Run `make bench-compare` to generate a hyperfine report in `benches/report.md`.

Performance on **1,000,000 random integers** (in-process timing):

| Algorithm | Time | vs builtin |
| :--- | :--- | :--- |
| `smart` | 63 ms | **4.2x faster** |
| `par_sort` | 66 ms | **4.0x faster** |
| `radix` | 100 ms | **2.7x faster** |
| `pdq` | 160 ms | **1.7x faster** |
| `builtin` | 267 ms | 1.0x (baseline) |

## Algorithm Complexity

| Algorithm | Best | Average | Worst | Space | Stable |
| :--- | :--- | :--- | :--- | :--- | :--- |
| **`ordr.smart`** | O(n) | O(n log n) | O(n log n) | Varies | Varies* |
| **`ordr.pdq`** | O(n) | O(n log n) | O(n log n) | O(log n) | No |
| **`ordr.tim`** | O(n) | O(n log n) | O(n log n) | O(n) | Yes |
| **`ordr.intro`** | O(n log n) | O(n log n) | O(n log n) | O(log n) | No |
| **`ordr.radix`** | O(nk) | O(nk) | O(nk) | O(n+k) | Yes |
| **`ordr.par_sort`** | O(n log n) | O(n log n) | O(n log n) | O(n) | Yes |
| **`ordr.par_sort_unstable`** | O(n log n) | O(n log n) | O(n log n) | O(log n) | No |

*\*`ordr.smart` may choose a stable or unstable algorithm depending on the data.*

## Architecture

`ordr` is built with a modular architecture that separates the high-performance Rust core from the ergonomic Python API.

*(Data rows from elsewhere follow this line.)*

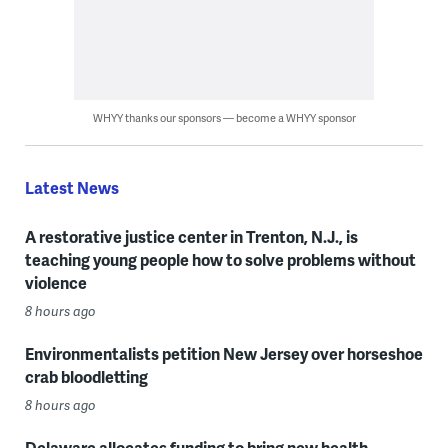
WHYY thanks our sponsors — become a WHYY sponsor
Latest News
A restorative justice center in Trenton, N.J., is
teaching young people how to solve problems without
violence
8 hours ago
Environmentalists petition New Jersey over horseshoe
crab bloodletting
8 hours ago
Delaware allocates funding to bring new health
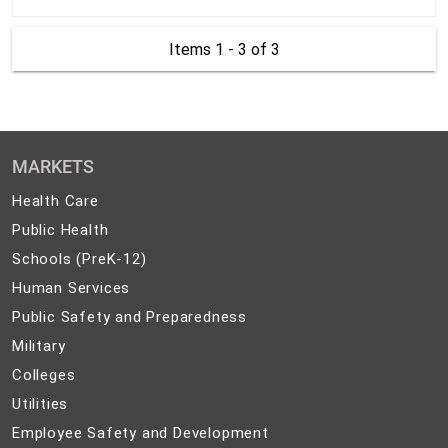
Items 1 - 3
of 3
MARKETS
Health
Health Care
Care
Public
Public Health
Health
Schools
Schools (PreK-12)
(PreK-
Human
Human Services
12)
Services
Public
Public Safety and Preparedness
Safety
Military
Military
and
Colleges
Colleges
Preparedness
Utilities
Utilities
Employee
Employee Safety and Development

- **Rust Core**: Found in `src/`, containing the implementation of all sorting algorithms and the analysis engine.
- **Adaptive Engine**: Located in `src/adaptive/`, responsible for algorithmic dispatch with sampling-based analysis.
- **Python Bridge**: NumPy `PyArray1` bindings in `src/lib.rs` and the `python/ordr/` package. Data flows as `list → np.ndarray → Rust in-place sort → list`.

## Contributing

We welcome contributions! Please see our [Contributing Guide](CONTRIBUTING.md) for details on how to get started.

## License

`ordr` is licensed under the MIT License. See [LICENSE](LICENSE) for details.